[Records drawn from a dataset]

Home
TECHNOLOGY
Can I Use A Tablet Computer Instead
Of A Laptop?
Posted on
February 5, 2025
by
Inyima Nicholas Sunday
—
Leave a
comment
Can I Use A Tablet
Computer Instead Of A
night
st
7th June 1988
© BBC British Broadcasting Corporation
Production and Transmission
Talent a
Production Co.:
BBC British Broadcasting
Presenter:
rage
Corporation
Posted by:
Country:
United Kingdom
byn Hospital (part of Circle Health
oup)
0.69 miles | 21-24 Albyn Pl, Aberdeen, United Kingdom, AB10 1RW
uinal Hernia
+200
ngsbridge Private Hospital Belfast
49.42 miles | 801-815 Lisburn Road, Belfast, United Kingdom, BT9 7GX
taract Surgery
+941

...

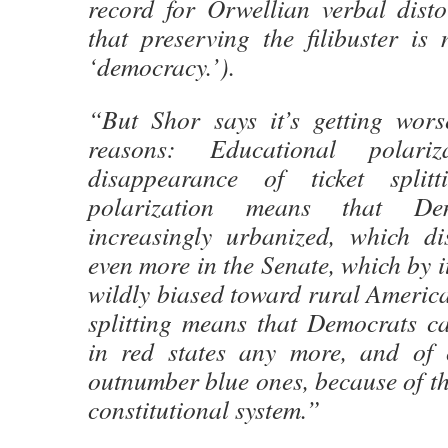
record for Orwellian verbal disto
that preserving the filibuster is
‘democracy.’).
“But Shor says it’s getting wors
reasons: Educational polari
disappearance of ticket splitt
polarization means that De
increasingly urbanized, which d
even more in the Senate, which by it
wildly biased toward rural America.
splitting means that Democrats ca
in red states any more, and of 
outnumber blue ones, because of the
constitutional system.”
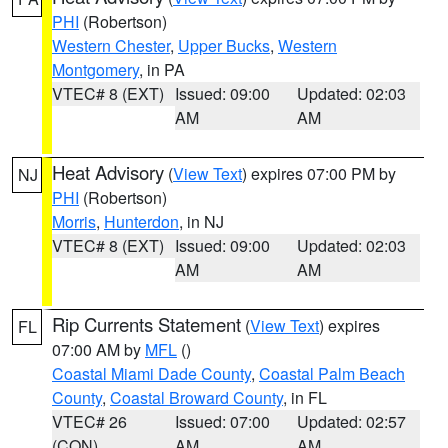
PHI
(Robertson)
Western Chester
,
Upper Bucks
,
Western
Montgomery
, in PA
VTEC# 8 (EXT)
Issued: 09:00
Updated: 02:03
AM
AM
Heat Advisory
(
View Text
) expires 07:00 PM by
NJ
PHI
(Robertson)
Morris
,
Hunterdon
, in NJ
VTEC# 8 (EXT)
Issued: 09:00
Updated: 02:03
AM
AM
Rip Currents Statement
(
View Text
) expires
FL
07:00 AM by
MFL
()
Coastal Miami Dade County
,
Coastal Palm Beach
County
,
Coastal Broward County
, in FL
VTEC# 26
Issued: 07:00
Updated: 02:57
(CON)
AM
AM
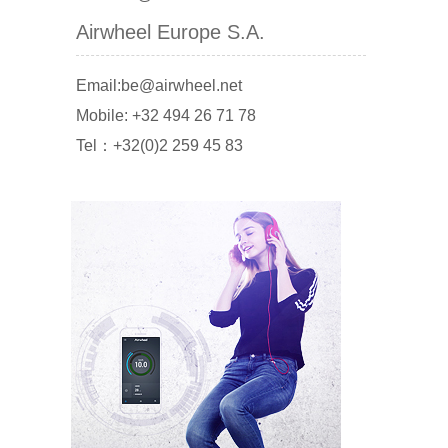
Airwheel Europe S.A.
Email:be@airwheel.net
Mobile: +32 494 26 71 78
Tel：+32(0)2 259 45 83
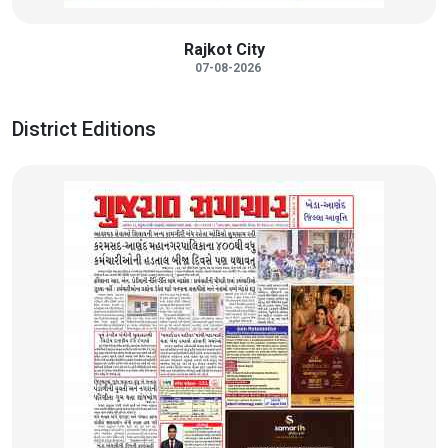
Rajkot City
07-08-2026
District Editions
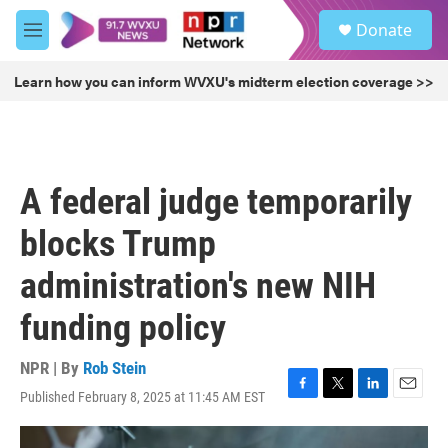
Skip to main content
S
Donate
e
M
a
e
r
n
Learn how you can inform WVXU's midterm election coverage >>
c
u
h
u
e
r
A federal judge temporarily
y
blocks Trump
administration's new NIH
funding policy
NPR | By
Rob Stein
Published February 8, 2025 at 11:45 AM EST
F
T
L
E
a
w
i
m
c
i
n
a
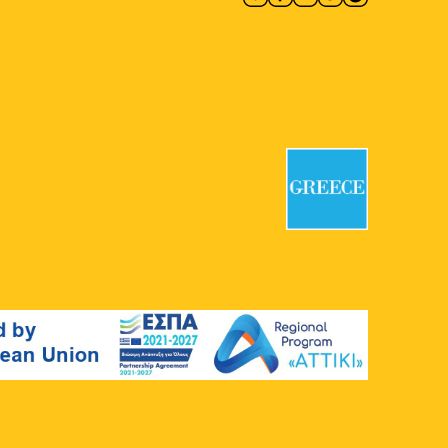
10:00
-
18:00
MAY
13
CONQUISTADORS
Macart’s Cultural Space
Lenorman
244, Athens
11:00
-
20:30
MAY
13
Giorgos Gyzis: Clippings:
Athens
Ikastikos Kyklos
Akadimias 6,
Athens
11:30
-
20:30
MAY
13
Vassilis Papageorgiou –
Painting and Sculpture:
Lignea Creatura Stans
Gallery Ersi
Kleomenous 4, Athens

* * *

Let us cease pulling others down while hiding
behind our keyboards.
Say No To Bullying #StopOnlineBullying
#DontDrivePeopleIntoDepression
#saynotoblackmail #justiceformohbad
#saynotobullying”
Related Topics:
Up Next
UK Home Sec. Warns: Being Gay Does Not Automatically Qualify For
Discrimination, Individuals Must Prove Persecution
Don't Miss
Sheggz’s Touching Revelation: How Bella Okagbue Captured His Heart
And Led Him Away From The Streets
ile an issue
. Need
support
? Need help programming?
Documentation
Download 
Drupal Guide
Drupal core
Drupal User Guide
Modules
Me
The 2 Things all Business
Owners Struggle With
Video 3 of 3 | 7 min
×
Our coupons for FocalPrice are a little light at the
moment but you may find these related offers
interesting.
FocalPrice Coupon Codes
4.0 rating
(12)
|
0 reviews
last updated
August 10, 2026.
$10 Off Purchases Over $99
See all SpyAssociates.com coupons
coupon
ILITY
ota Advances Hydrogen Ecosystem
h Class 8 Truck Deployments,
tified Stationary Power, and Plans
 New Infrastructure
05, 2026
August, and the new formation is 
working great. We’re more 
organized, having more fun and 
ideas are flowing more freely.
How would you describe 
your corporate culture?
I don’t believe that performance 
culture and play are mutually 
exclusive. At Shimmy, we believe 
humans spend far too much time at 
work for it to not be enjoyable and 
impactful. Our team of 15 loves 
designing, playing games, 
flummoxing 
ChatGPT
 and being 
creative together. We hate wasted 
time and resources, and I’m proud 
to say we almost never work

▶ [What is required]
Out of the entries, pull every line that mentions "time".

▶ [Solution]
humans spend far too much time at 
time and resources, and I’m proud 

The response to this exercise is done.